Wednesday, August 22, 2012
Monday, August 20, was a historical day in Somalia. It was the day the political life of the Sharif Sheikh Ahmed led Transitional Federal Government (TGF), which has been running the war-torn country over the last couple of years, expired.
It was also the day when a new national assembly of 275 members was inaugurated. This assembly, selected by clan leaders, is supposed to usher in a new phase of the transition to normalcy in Somalia by electing a new president.
Due to logistical challenges that were not entirely unexpected, the election of a new president was postponed but the democratic process remains on course nevertheless.
Somalia has not had a central government since its last leader, Mohammed Siad Barre, was overthrown in 1991. Soon after that, the country degenerated into clan-based ethnic rivalry and has been ungovernable ever since.
The relative stability that has allowed this process to even get this far would not have been possible without the contribution of the African Union mission (Amisom), particularly the Ugandan and later Burundian soldiers.

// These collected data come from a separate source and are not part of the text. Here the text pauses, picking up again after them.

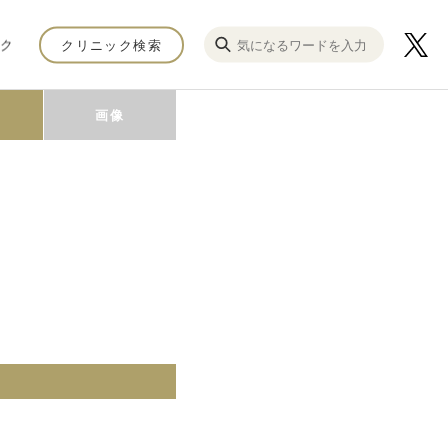
ク
クリニック検索
画像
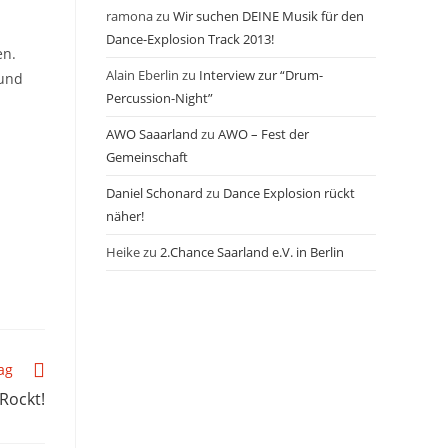
ramona
zu
Wir suchen DEINE Musik für den
Dance-Explosion Track 2013!
en.
Alain Eberlin
zu
Interview zur “Drum-
 und
Percussion-Night”
AWO Saaarland
zu
AWO – Fest der
Gemeinschaft
Daniel Schonard
zu
Dance Explosion rückt
näher!
Heike
zu
2.Chance Saarland e.V. in Berlin
ag
Rockt!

Mogadishu was a no-go city until very recently but today dignitaries and airlines and other business from allover the world, are flocking to the Somali capital. Somalis in the Diaspora are also returning home in large numbers to contribute to the development of their country.
Understandably, there are fears that the process may not go ahead smoothly. For instance, will those defeated in the elections accept the outcome or resort to disrupting peace? The current renaissance is indeed at risk of imploding yet again if the transition is mismanaged.
At this stage the ball is in the court of the Somalis and their leaders. Amisom can only do so much. The Somalis must seize this moment and fix their broken country or live to regret another opportunity lost.
Moreover, if this process doesn’t deliver the desirable political outcome, the blood of those who have sacrificed for today’s relative stability in Somalia, including the Ugandan servicemen who recently died in helicopter crashes around Mount Kenya, will have been in vain.